August 10 - Chamonix

Our goal today was to take the Aiguille du Midi gondola to an observation deck overlooking Mont Blanc and the Hellbronner gondola cross the glacier to a mountain top café in Italy, but the monitors at the gondola station showed that huge clouds had rolled over the summit. At close to $65 per person for the trip, we decided it would not be a good idea. Walking back to town we passed many hardy hikers headed to the lift, but most had ice picks indicating their trip was not just for the views.

Chamonix has a lot of activities for all types of weather. Since the sun was shining, we boarded a small cog wheel train for a steep ascent through the forest to Mer de Glace. The view from Mer de Glace is staggering. From the outdoor observation platform and café, an enormous glacial river of ice seems to be running down the mountain, but it is actually receding. The enormity of the glacier was somewhat deceiving. What appeared to be tiny moving dots were actually groups of hikers with ice shoes and picks.

From the station, gondolas take visitors down to an ice cave below. Astonishingly, whereas the gondola may have once ended at the glacier, today you must walk down an additional 300 steps to a steep pathway to the entrance of the ice cave. Along the way, markers show where the glacier had been as little as 20 years ago. The ice inside the cave is a transparent blue. As we wound our way through it, we couldn’t help but stop for a souvenir photo with a Saint Bernard.

Back on the train, we passed many hikers making their way to the valley floor. Huge glacial streams flow down the cliffs, feeding the torrential river below. The valley looks so pretty with wildflowers blooming everywhere. Back in town we strolled about until suddenly the skies opened up into a total down -pour. It might seem as if that would be disappointing, but the mountains covered with mist take on a whole different character. Looking up toward Mont Blanc, a single gondola dangles in place as if waiting for better weather.
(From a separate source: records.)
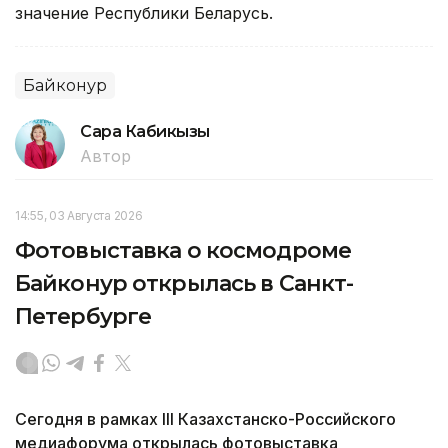
значение Республики Беларусь.
Байконур
Сара Кабикызы
Автор
14:55, 03 Августа 2026
Фотовыставка о космодроме
Байконур открылась в Санкт-
Петербурге
Сегодня в рамках III Казахстанско-Российского
медиафорума открылась фотовыставка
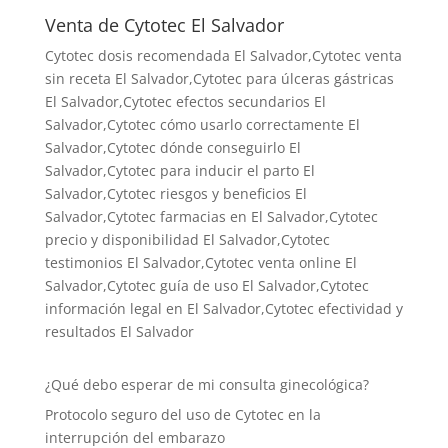
Venta de Cytotec El Salvador
Cytotec dosis recomendada El Salvador
,Cytotec venta
sin receta El Salvador,Cytotec para úlceras gástricas
El Salvador,Cytotec efectos secundarios El
Salvador,Cytotec cómo usarlo correctamente El
Salvador,Cytotec dónde conseguirlo El
Salvador,
Cytotec para inducir el parto El
Salvador
,Cytotec riesgos y beneficios El
Salvador,Cytotec farmacias en El Salvador,Cytotec
precio y disponibilidad El Salvador,Cytotec
testimonios El Salvador,Cytotec venta online El
Salvador,Cytotec guía de uso El Salvador,Cytotec
información legal en El Salvador,Cytotec efectividad y
resultados El Salvador
¿Qué debo esperar de mi consulta ginecológica?
Protocolo seguro del uso de Cytotec en la
interrupción del embarazo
Dinner tonight was at La Caleche. This restaurant has been in the same family since 1946. Eating inside is like eating in a museum. Antiques fill ever nook and cranny and include a bobsled , ice skates, and geographical survey map from the 1924 Winter Olympics held in Chamonix.

We started our meal with a warm ham and cheese tart served with a fresh green salad. The roast chicken with sage and herb ravioli which followed were delicious, but when the dessert was served, it was like a piece of art. Layers of crispy meringue surrounded vanilla and strawberry ice cream.

Tonight the rain pours on, but that doesn’t dampen our spirits. Tomorrow we are headed to Italy.